My initial attempt involved applying the same approach to the sigma parameter, like so:

      sigma ~ dcauchy(sigma_mu, sigma_sig),

      sigma_mu ~ dnorm(0, 2),
      sigma_sig ~ dcauchy(0, 1)

However, this returned the error message:
invalid class “map2stan” object: invalid object for slot “coef” in class “map2stan”: got class “NULL”, should be or extend class “numeric”

Am I going about this the wrong way? Any advice is hugely appreciated.

Sorry for any naïvety in my question, too!

Hi and welcome to the community!

First,

Do you set a prior on intercept?

Second, I believe that the dcauchy() in rethinking is already truncated?

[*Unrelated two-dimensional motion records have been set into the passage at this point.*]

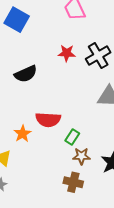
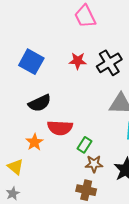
blue square: (17, 20) -> (31, 62), moved
black semicircle: (26, 74) -> (40, 103), moved

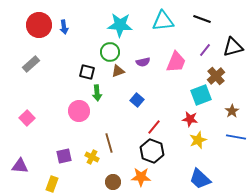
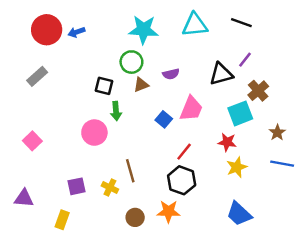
blue arrow: (64, 27) -> (76, 32), turned 80
black triangle: (233, 47) -> (221, 74), moved
pink trapezoid: (176, 62) -> (191, 109), moved

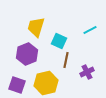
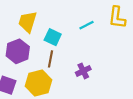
brown line: (66, 60) -> (51, 59), moved

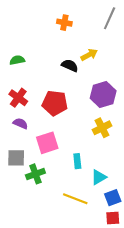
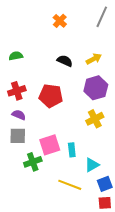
orange cross: (64, 23) -> (60, 21), turned 32
yellow arrow: (89, 55) -> (94, 59), moved
red cross: (18, 98) -> (17, 91), turned 36
pink square: (47, 143) -> (50, 145), moved
gray square: (16, 158) -> (18, 136), moved

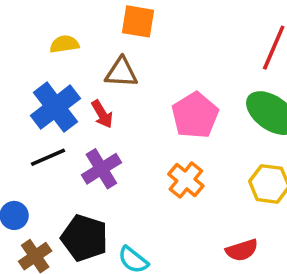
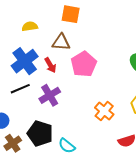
pink pentagon: (195, 115) -> (84, 64), moved
orange cross: (186, 180) -> (104, 111), moved

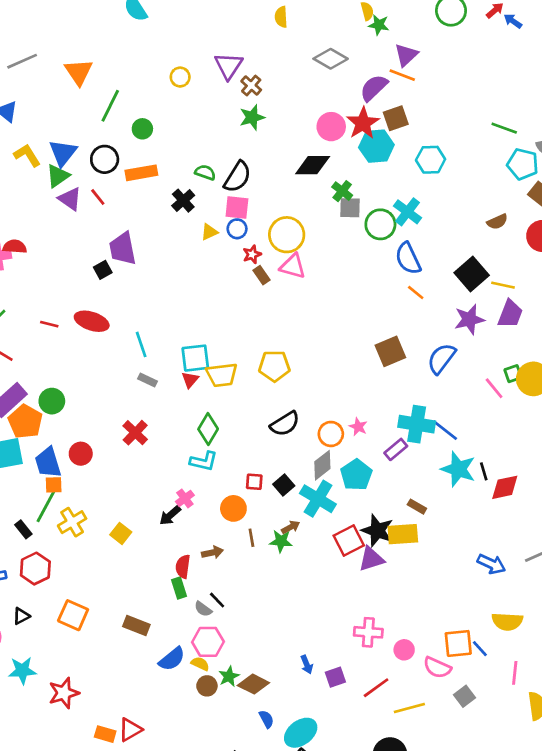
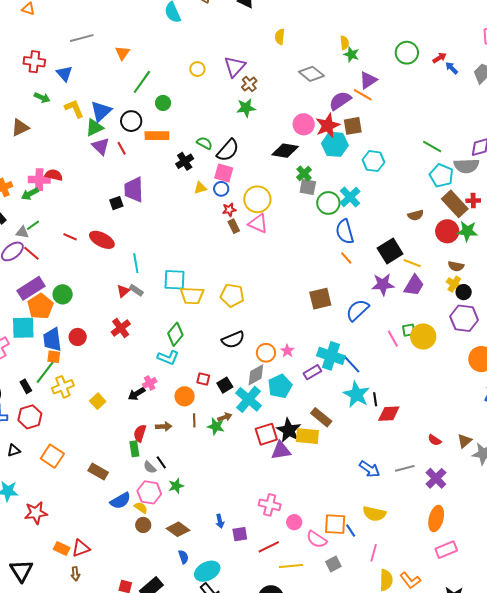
orange triangle: (79, 72) -> (123, 53), size x0.7
red triangle: (190, 380) -> (123, 291), moved
brown rectangle: (417, 507) -> (321, 417), size x1.5
green star: (229, 676) -> (176, 486), moved

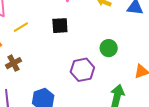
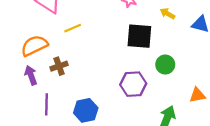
black square: (60, 26) -> (139, 36), moved, size x1.4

Third, if you use individuals’ within measurement then I believe you can use this notation in rethinking (if you have a column ID for each individual):

a[ID]

so one example could be,

m <- ulam(
  alist(
    outcome ~ dnorm(mu, sigma),
    mu <- a + b * x + a[ID],
    a ~ dnorm(0,10),
    b ~ dnorm(0,2),
    a[ID] ~ dnorm(0,5),
    sigma ~ dexp(1)
  ), data = d, cores = 4, chains = 4
)

where x is a predictor and a[ID] is a varying intercept for each individual (but this would require a few measurements per individual I guess).

1 Like

Thanks for the welcome! And thanks for your help!

Whoops, that’s an error in the dummy code. intercept should just be replaced with a. I’ll update the original post to reflect that, for posterity.

This is, in part, what I the initial post should already do. The original code above provides an estimate of individual subjects’ intercept and slope, but doesn’t provide an estimate of the variance around those estimates. This is what I was hoping to achieve.

Hope this clarifies the question somewhat!

I think you should check out the chapter on categorical variables in the book.

If you want to estimate sigma for each ID I believe you could do, for example, something like this,

mu <- ... + a[ID],
a[ID] ~ dnorm(0, sigma_id),
sigma_id ~ dexp(2)

Unless I’m missing something, this would provide an estimate of sigma of the mean of the unique intercepts for each ID, which is subtly different from an estimate of the sigma of the observations themselves within that ID.

The a[ID] part of the definition of mu exists within the original code (missing the [ID] part in the definition, I’ll add that to the original code though it doesn’t affect it).

I have a feeling I’m misunderstanding something very straightforward here, sorry if that’s the case!

You’re right - could it be that what you want is really,

mu <- a[id] + b[id]*x
c[a,b][id] ~ multi_normal(c(a,b), Rho, sigma_id)

i.e., a varying effects model?

I believe this would offer an improvement on the current model insofar as it would allow for a prior to be set over the correlation matrix (and make the model specification more succinct), but, to my understanding, wouldn’t provide an estimate of the within-individual variance of scores.

Adding here that there’s a snippet that solves a similar problem here. The goal within the present framework would be analagous to finding log_sigma_id in the linked code – essentially reverse-engineering the sigma_id values that were created to simulate the data. The main difference is that there would only be one observation per individual within each nation.

Well if you only have one observation per individual I have a hard time seeing how to estimate the within variance? Maybe I’m misunderstanding you now :)

Sorry, that’s a confusing statement on my part.
The “one observation per individual” was referring to the linked code solving a similar problem, but using a data structure involving a number of individuals nested within countries.
The data in the problem I’m trying to solve involves a number of observations nested within individuals.

But if you have a multilevel model you can get the individual’s variance from the posterior? Please see Chapter 13 in McElreath’s book, and in particular Figure 13.4 (Figure 12.4 in the first edition).